Copy out exactly the lines from the one containing "Kan ik zakendoen" through the end of the records, and no pictures.

BEGIN

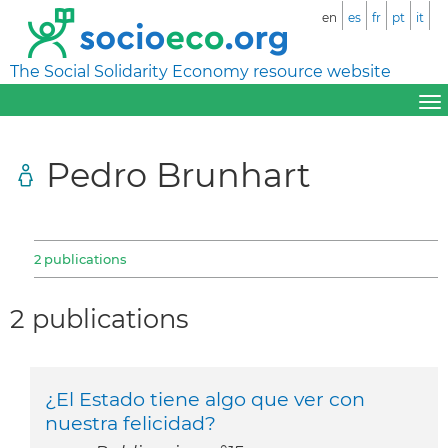
en
es
fr
pt
it
The Social Solidarity Economy resource website
Pedro Brunhart
2 publications
2 publications
¿El Estado tiene algo que ver con
nuestra felicidad?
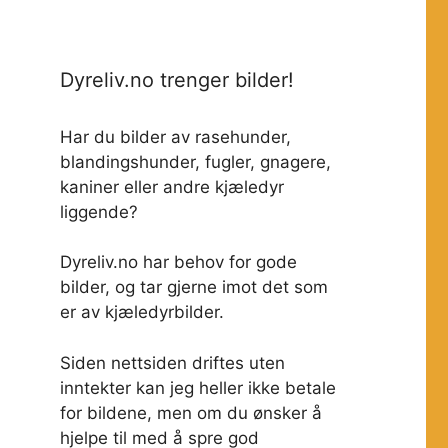
Dyreliv.no trenger bilder!
Har du bilder av rasehunder,
blandingshunder, fugler, gnagere,
kaniner eller andre kjæledyr
liggende?
Dyreliv.no har behov for gode
bilder, og tar gjerne imot det som
er av kjæledyrbilder.
Siden nettsiden driftes uten
inntekter kan jeg heller ikke betale
for bildene, men om du ønsker å
hjelpe til med å spre god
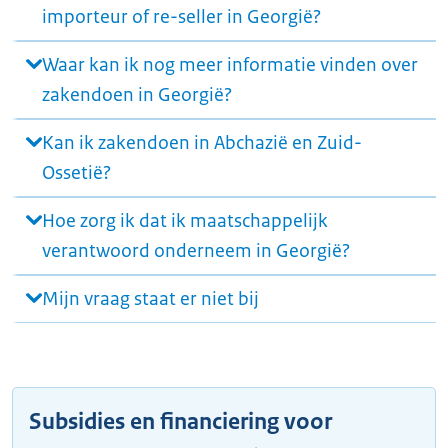
importeur of re-seller in Georgië?
Waar kan ik nog meer informatie vinden over
zakendoen in Georgië?
Kan ik zakendoen in Abchazië en Zuid-
Ossetië?
Hoe zorg ik dat ik maatschappelijk
verantwoord onderneem in Georgië?
Mijn vraag staat er niet bij
Subsidies en financiering voor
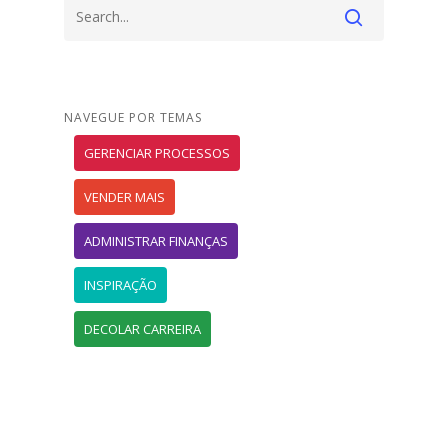
NAVEGUE POR TEMAS
GERENCIAR PROCESSOS
VENDER MAIS
ADMINISTRAR FINANÇAS
INSPIRAÇÃO
DECOLAR CARREIRA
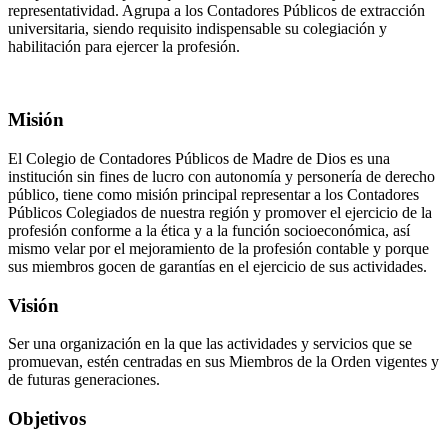
representatividad. Agrupa a los Contadores Públicos de extracción
universitaria, siendo requisito indispensable su colegiación y
habilitación para ejercer la profesión.
Misión
El Colegio de Contadores Públicos de Madre de Dios es una
institución sin fines de lucro con autonomía y personería de derecho
público, tiene como misión principal representar a los Contadores
Públicos Colegiados de nuestra región y promover el ejercicio de la
profesión conforme a la ética y a la función socioeconómica, así
mismo velar por el mejoramiento de la profesión contable y porque
sus miembros gocen de garantías en el ejercicio de sus actividades.
Visión
Ser una organización en la que las actividades y servicios que se
promuevan, estén centradas en sus Miembros de la Orden vigentes y
de futuras generaciones.
Objetivos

END

_SOLVED PROBLEM_.
Kan ik zakendoen in Abchazië en Zuid-
Ossetië?
Hoe zorg ik dat ik maatschappelijk
verantwoord onderneem in Georgië?
Mijn vraag staat er niet bij
Subsidies en financiering voor
NAVEGUE POR TEMAS
GERENCIAR PROCESSOS
VENDER MAIS
ADMINISTRAR FINANÇAS
INSPIRAÇÃO
DECOLAR CARREIRA
representatividad. Agrupa a los Contadores Públicos de extracción
universitaria, siendo requisito indispensable su colegiación y
habilitación para ejercer la profesión.
Misión
El Colegio de Contadores Públicos de Madre de Dios es una
institución sin fines de lucro con autonomía y personería de derecho
público, tiene como misión principal representar a los Contadores
Públicos Colegiados de nuestra región y promover el ejercicio de la
profesión conforme a la ética y a la función socioeconómica, así
mismo velar por el mejoramiento de la profesión contable y porque
sus miembros gocen de garantías en el ejercicio de sus actividades.
Visión
Ser una organización en la que las actividades y servicios que se
promuevan, estén centradas en sus Miembros de la Orden vigentes y
de futuras generaciones.
Objetivos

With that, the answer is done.